Similar considerations influence our host-accelerator split in NLP and CV processing. For NLP, certain portions of the application are difficult to execute on the device, such as the portions which convert string input sequences from text to tensors consisting of indices into a vocabulary. However, since the bulk of the XLM-R compute is contained in 24 Transformer layers, we offload just these to the device and perform the rest of the network on the host CPU. Additional optimizations enable the embedding step performed prior to the 24 Transformer layers on the accelerator as well. For CV detection models, we also keep operators on the host CPU which either are not supported yet on the accelerator or don’t map fully to the vector or matrix portions of the card for example region proposal generation which includes non-maximum suppression. For video workloads, the video decode is run on the host CPU which can become the bottleneck and limit the overall throughput of the server. In such cases, we isolate the video decode on a separate server where we can potentially use specialized video transcoder ASICs to accelerate the video decode.

Variable-size data structure padding: As previously described, some accelerators require tensor sizes to be known a priori at compile time, conflicting with the naturally variable length of input data such as text. We resolve this by extending the string to tensor conversion with padding logic, by padding each input with pad tokens to a predefined maximum length. To avoid creating excessive processing overhead associated with shorter inputs, we build multiple copies of the XLM-R model corresponding to multiple padding boundaries (e.g., 32, 64, 128 and 512 tokens). This padding is performed as part of the CPU-resident portion of the network, enabling to pick the one version of the accelerator-resident portion corresponding to the padded data size, from among the several versions corresponding to different input sizes.

Vi-B Card-side Optimizations

Fig. 6: Partitioning scheme for recommendation systems (left), and a demonstration of the pipelined execution of multiple requests of the partitioned net (right).

Model partitioning: Recommendation models are too large to fit on the 16 GB of a single accelerator card and hence we partition the model across the six cards in a node. We developed a partitioning scheme specialized for recommendation system models, shown in Figure 6. In this scheme, we distribute the sparse embedding lookup tables across cards using model parallelism, and parallelize the dense compute across cards using data-level parallelism. A subset of Accel Cores is assigned to sparse lookups, and the rest to dense compute. For a given request, the sparse lookups from multiple cards must be communicated over PCIe to execute the dense portion of that request. Since multiple requests to the accelerator can be executed concurrently and pipelined, the steady state behavior of the system is to execute sparse lookups from one request at the same time as dense compute from another request. This allows us to scale to large recommendation system models without sacrificing throughput.

Computer Vision and NLP models are so far smaller and fit on a single card. We have been using data parallelism for these models, which entails sending different images and sentences to different cards and executing them independently. One possible avenue for improvement in CV and NLP models would to be employ model partitioning over cards in order to potentially fit all model parameters into on-chip memory.

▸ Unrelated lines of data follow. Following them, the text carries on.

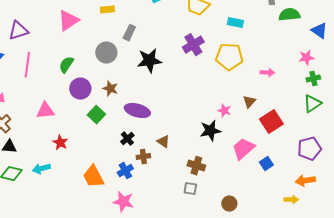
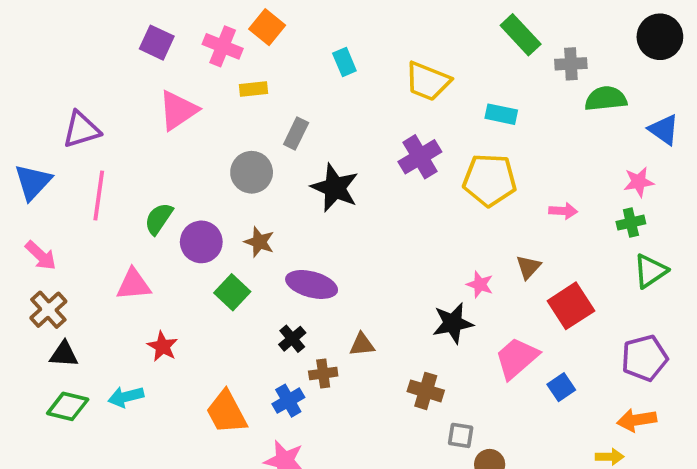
black star: (149, 61) -> (335, 188), turned 30
green semicircle: (66, 65) -> (159, 219), moved
green cross: (313, 79) -> (631, 223), moved
brown triangle: (163, 142) -> (362, 344), turned -40
gray square: (190, 189) -> (461, 435), moved

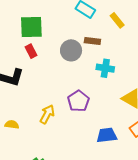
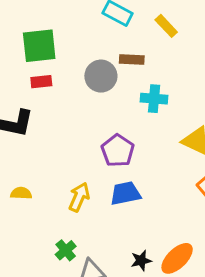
red rectangle: (31, 51) -> (41, 82), turned -64
yellow arrow: (47, 114) -> (79, 197), moved
blue trapezoid: (107, 135) -> (125, 193), moved

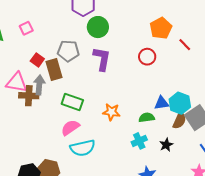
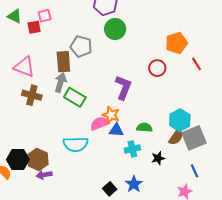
purple L-shape: (102, 59) -> (123, 87), moved
red square: (37, 60) -> (34, 27), moved, turned 32
gray arrow: (39, 85) -> (60, 83), moved
brown cross: (29, 96) -> (32, 95), moved
blue triangle: (162, 103) -> (116, 130), moved
pink semicircle: (70, 128) -> (100, 123), moved

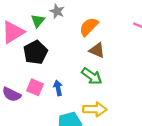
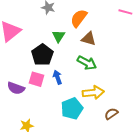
green triangle: (38, 21) -> (59, 36), moved
black pentagon: (35, 52) -> (42, 55), moved

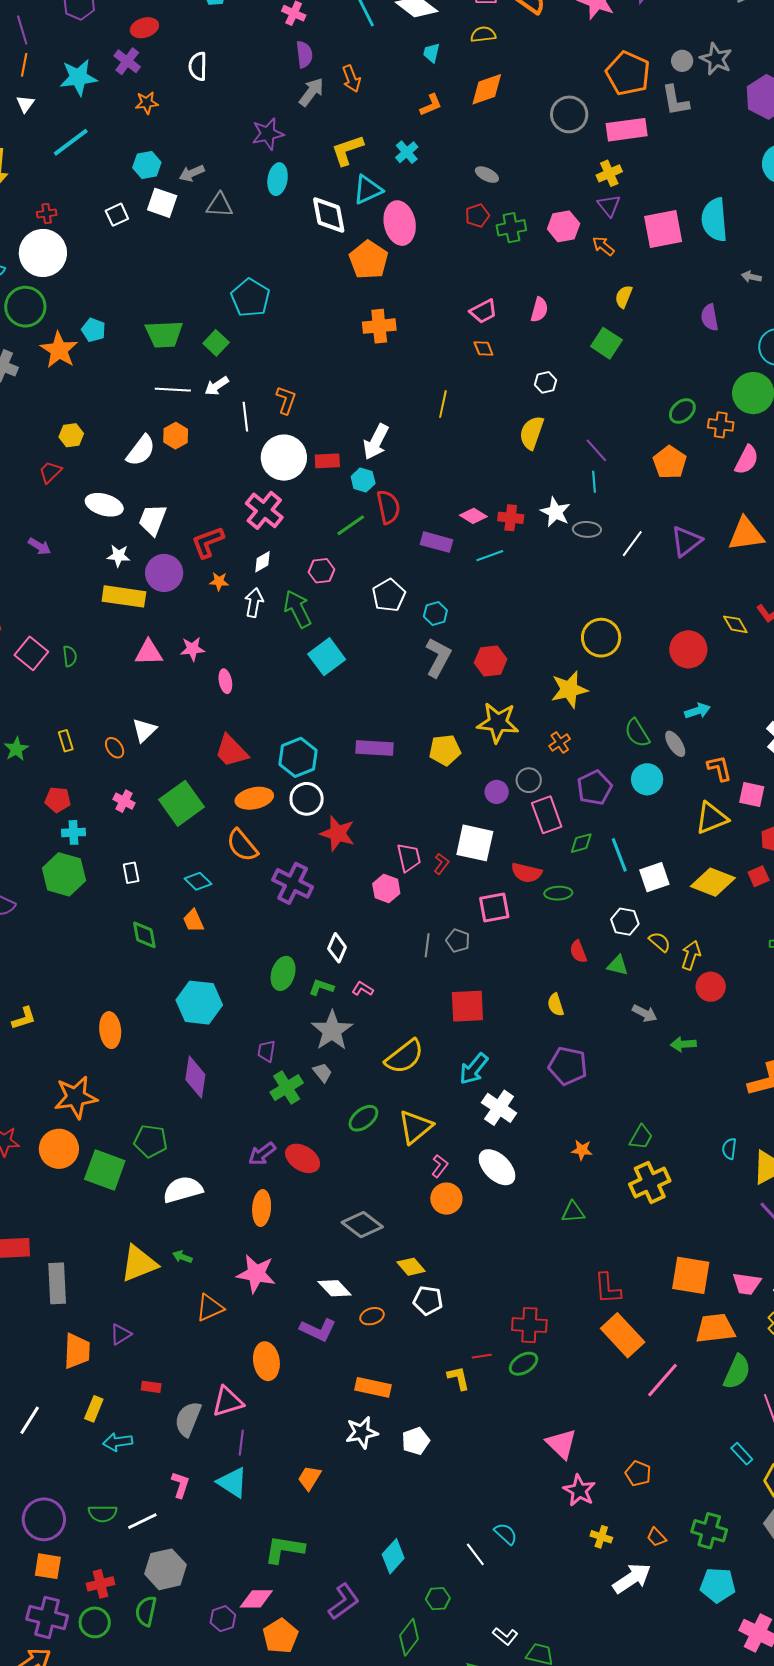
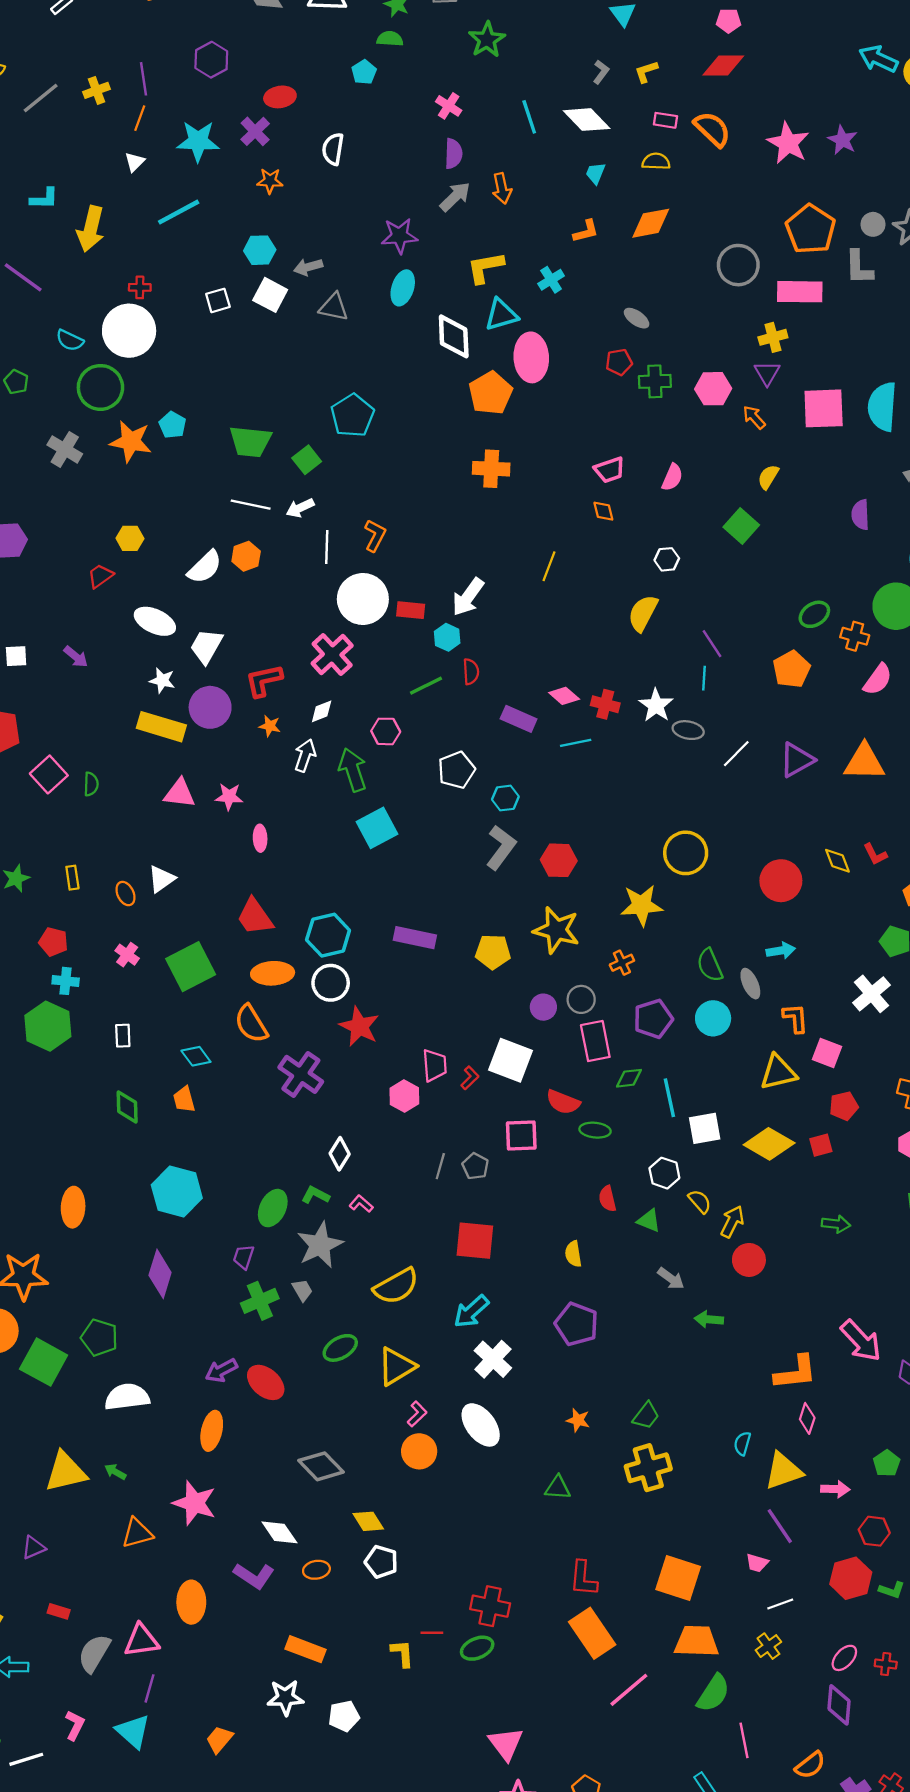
orange star: (59, 350) -> (131, 441), turned -30
red semicircle: (388, 507) -> (471, 672), size x0.7
green ellipse: (283, 973) -> (273, 1208), moved
pink trapezoid: (747, 1284) -> (757, 1563), moved, size x0.7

Resource allocation: In the case of recommendation models partitioned using the scheme in Figure 6, there are multiple partitions running concurrently on a card. In this case, we must determine how many Accel Cores to allocate to each partition in order to balance their runtimes. Given that there are only a small number of possible splits, equal to the number of Accel Cores, we manually sweep the space of allocations and find generally using 1 in 3 cores for SLS to be a good balance.

For the CV detection model, multiple networks are created when there are ops that are not currently supported on the card. This leads to the model being offloaded to the card via two nets, with unsupported ops running on the host CPU. Here we performed a similar manual search of core allocations across the two nets to achieve good card utilization.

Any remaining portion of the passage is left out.